Recorded data:
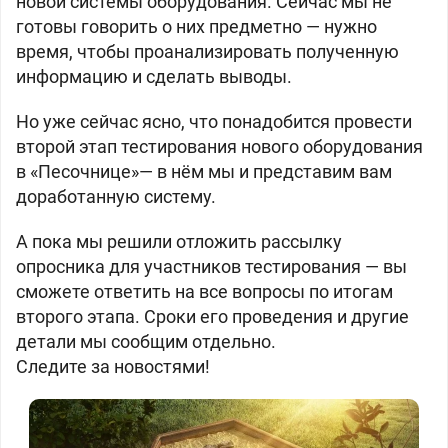
новой системы оборудования. Сейчас мы не
готовы говорить о них предметно — нужно
время, чтобы проанализировать полученную
информацию и сделать выводы.
Но уже сейчас ясно, что понадобится провести
второй этап тестирования нового оборудования
в «Песочнице»— в нём мы и представим вам
доработанную систему.
А пока мы решили отложить рассылку
опросника для участников тестирования — вы
сможете ответить на все вопросы по итогам
второго этапа. Сроки его проведения и другие
детали мы сообщим отдельно.
Следите за новостями!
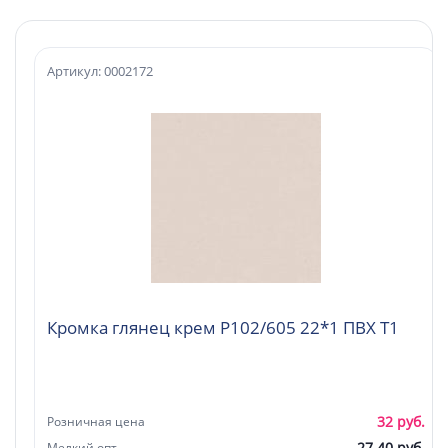
Артикул: 0002172
Кромка глянец крем P102/605 22*1 ПВХ Т1
32 руб.
Розничная цена
27.40 руб.
Мелкий опт.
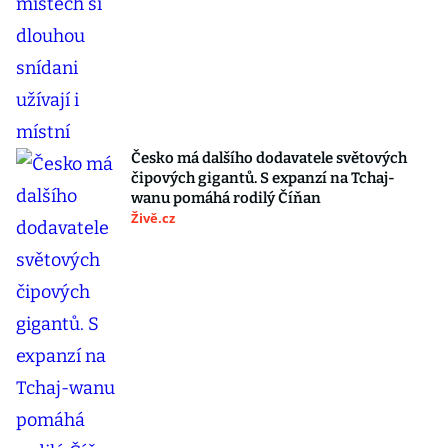
Česko má dalšího dodavatele světových
čipových gigantů. S expanzí na Tchaj-
wanu pomáhá rodilý Číňan
Živě.cz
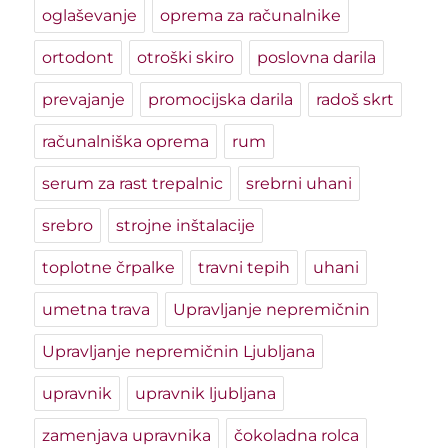
oglaševanje
oprema za računalnike
ortodont
otroški skiro
poslovna darila
prevajanje
promocijska darila
radoš skrt
računalniška oprema
rum
serum za rast trepalnic
srebrni uhani
srebro
strojne inštalacije
toplotne črpalke
travni tepih
uhani
umetna trava
Upravljanje nepremičnin
Upravljanje nepremičnin Ljubljana
upravnik
upravnik ljubljana
zamenjava upravnika
čokoladna rolca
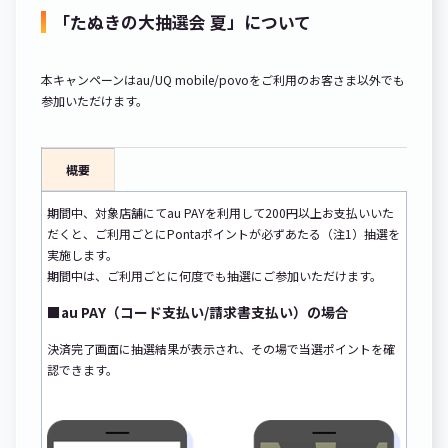
「たぬきの大抽選会 夏」について
本キャンペーンはau/UQ mobile/povoをご利用のお客さま以外でも
参加いただけます。
概要
期間中、対象店舗にてau PAYを利用して200円以上お支払いいた
だくと、ご利用ごとにPontaポイントが必ずあたる（注1）抽選を
実施します。
期間中は、ご利用ごとに何度でも抽選にご参加いただけます。
■au PAY（コード支払い/請求書支払い）の場合
決済完了画面に抽選結果が表示され、その場で当選ポイントを確
認できます。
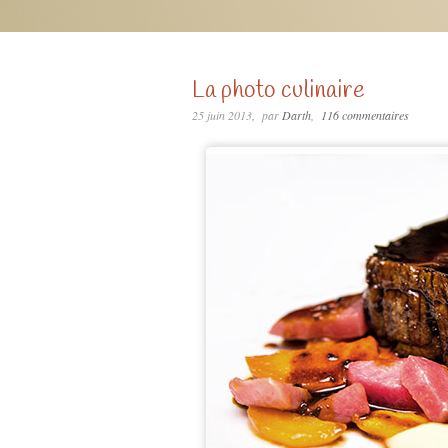
La photo culinaire
25 juin 2013
par
Darth
116 commentaires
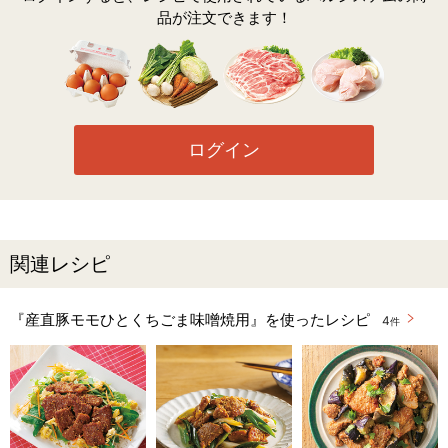
品が注文できます！
ログイン
関連レシピ
『産直豚モモひとくちごま味噌焼用』を使ったレシピ
4
件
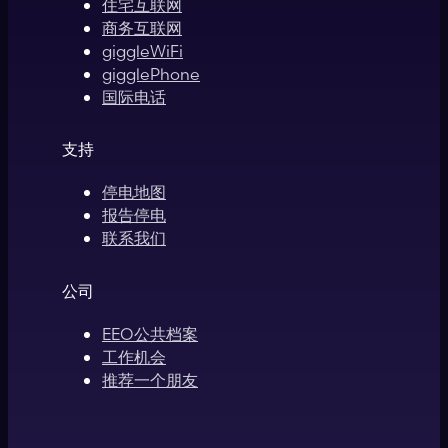
住宅互联网
商务互联网
giggleWiFi
gigglePhone
国际电话
支持
停电地图
报告停电
联系我们
公司
EEO公共档案
工作机会
推荐一个朋友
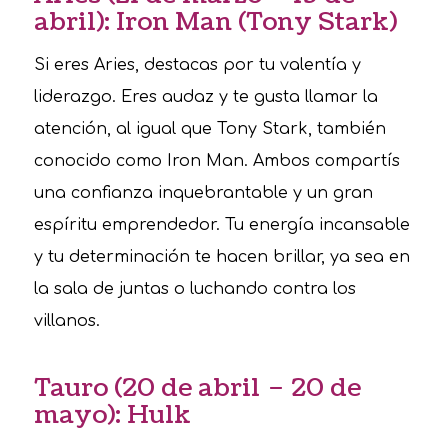
abril): Iron Man (Tony Stark)
Si eres Aries, destacas por tu valentía y
liderazgo. Eres audaz y te gusta llamar la
atención, al igual que Tony Stark, también
conocido como Iron Man. Ambos compartís
una confianza inquebrantable y un gran
espíritu emprendedor. Tu energía incansable
y tu determinación te hacen brillar, ya sea en
la sala de juntas o luchando contra los
villanos.
Tauro (20 de abril – 20 de
mayo): Hulk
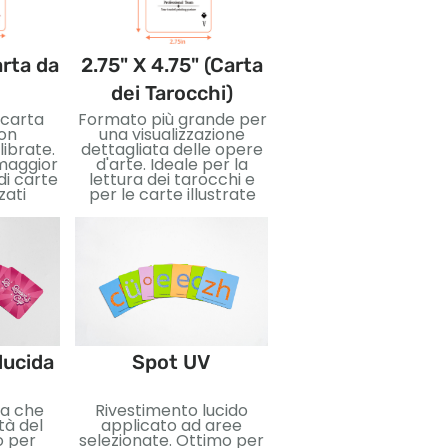
arta da
2.75" X 4.75" (Carta
3.5" X 5" (Cart
dei Tarocchi)
Jumbo)
 carta
Formato più grande per
Carte di grandi
on
una visualizzazione
dimensioni per imma
librate.
dettagliata delle opere
accattivanti e faci
 maggior
d'arte. Ideale per la
lettura. Ottimo pe
di carte
lettura dei tarocchi e
insegnare, eventi, 
zati
per le carte illustrate
edizioni speciali.
Stampa a cald
lucida
Spot UV
Lamina metallica
da che
Rivestimento lucido
applicata per un eff
tà del
applicato ad aree
riflettente. Perfetto
o per
selezionate. Ottimo per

# What to produce
Lines holding the string "оборудования" must be copied out of the entries above.

# Task answer
новой системы оборудования. Сейчас мы не
второй этап тестирования нового оборудования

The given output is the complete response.